Le volume s'inscrit enfin dans le grand débat stylistique et intellectuel du cicéronianisme — querelle qui divisa l'humanisme européen pendant tout le premier XVIe siècle.
Faut-il écrire un latin pur et cicéronien, ou un latin vivant nourri de toutes les sources antiques ? Érasme, dans son Ciceronianus (1528), avait moqué les puristes ; Budé, de son côté, défendait un latin archaïsant et dense, chargé de la totalité du lexique antique. Ce débat, que Curione évoque avec franchise dans sa préface, n'est pas seulement stylistique — il est politique et théologique : derrière la question du latin se joue celle de la liberté intellectuelle, du rapport à l'Antiquité et de la place du savant dans la cité. C'est la première et unique édition collective des œuvres mineures de Budé, qui ne sera jamais rééditée — ce qui explique sa rareté absolue sur le marché actuel. Aucun exemplaire comparable —

À propos de l'auteur

Guillaume Budé (Guilielmus Budaeus, 1467–1540)

Guillaume Budé (Paris, 1467 – Paris, 1540), latinisé en Guilielmus Budaeus, est le plus grand helléniste français de la Renaissance et l'une des figures intellectuelles les plus singulières de son temps. Issu d'une famille de hauts fonctionnaires royaux, il s'initia seul au latin puis, à partir de 1494, au grec — d'abord auprès du copiste Georges Hermonyme de Sparte installé à Paris, puis grâce aux leçons de Janus Lascaris, émissaire des Médicis en France. Érasme, qui le tenait pour son égal et son rival, lui décerna le titre de Miraculum Galliae — « Prodige de la France ». Ses liens avec François Ier furent à la fois intellectuels et institutionnels : dès l'avènement du roi en 1515, Budé plaida inlassablement pour la cause des belles lettres à la cour, suivit le roi dans ses déplacements — Dijon, Amboise, Blois, Romorantin — et fut présent lors de la rencontre de François Ier et d'Henri VIII au Camp du Drap d'Or (1520).
En 1519, il offrit au roi un manuscrit en français intitulé Institution du Prince.

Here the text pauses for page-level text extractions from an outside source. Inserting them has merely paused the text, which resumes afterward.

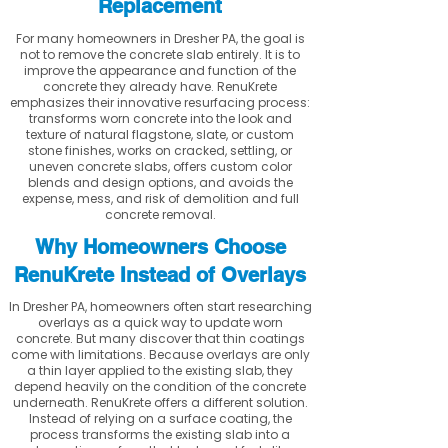
Replacement
For many homeowners in Dresher PA, the goal is
not to remove the concrete slab entirely. It is to
improve the appearance and function of the
concrete they already have. RenuKrete
emphasizes their innovative resurfacing process:
transforms worn concrete into the look and
texture of natural flagstone, slate, or custom
stone finishes, works on cracked, settling, or
uneven concrete slabs, offers custom color
blends and design options, and avoids the
expense, mess, and risk of demolition and full
concrete removal.
Why Homeowners Choose
RenuKrete Instead of Overlays
In Dresher PA, homeowners often start researching
overlays as a quick way to update worn
concrete. But many discover that thin coatings
come with limitations. Because overlays are only
a thin layer applied to the existing slab, they
depend heavily on the condition of the concrete
underneath. RenuKrete offers a different solution.
Instead of relying on a surface coating, the
process transforms the existing slab into a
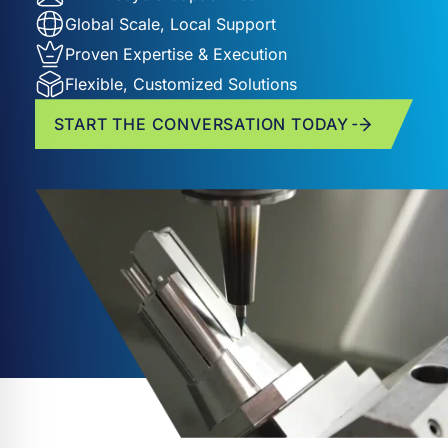
Global Scale, Local Support
Proven Expertise & Execution
Flexible, Customized Solutions
START THE CONVERSATION TODAY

François Ier créa pour lui en 1522 la charge de Maître de la Librairie du roi, et c'est grâce à son influence que fut institué en 1537 le dépôt légal, toujours en vigueur. Le couronnement de cette action fut la fondation en 1530 du Collège des Lecteurs Royaux (futur Collège de France). Son réseau embrasse Thomas More — avec qui il entretint une correspondance dès 1518 et dont il favorisa la diffusion de l'Utopie en France —, Pietro Bembo, Juan Luis Vives, Étienne Dolet, et jusqu'au jeune Rabelais, qui lui adressa une lettre admirative en 1521.

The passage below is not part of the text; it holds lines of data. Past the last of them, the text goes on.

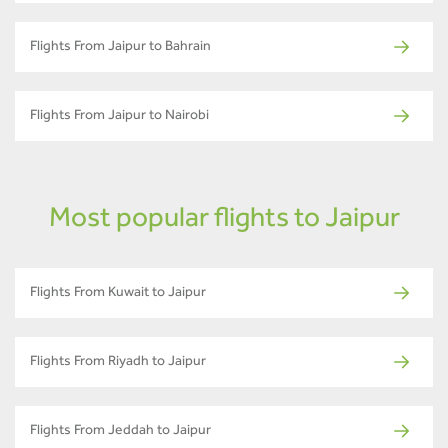
Flights From Jaipur to Bahrain
Flights From Jaipur to Nairobi
Most popular flights to Jaipur
Flights From Kuwait to Jaipur
Flights From Riyadh to Jaipur
Flights From Jeddah to Jaipur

Son De Asse et Partibus Eius (1514) révolutionna la numismatique et la philologie antique ; ses Commentarii Linguae Graecae (1529) servirent de source directe à Henri II Estienne pour son monumental Thesaurus Linguae Graecae. Il mourut en août 1540 et fut enterré de nuit, sans cérémonie, selon ses propres instructions testamentaires.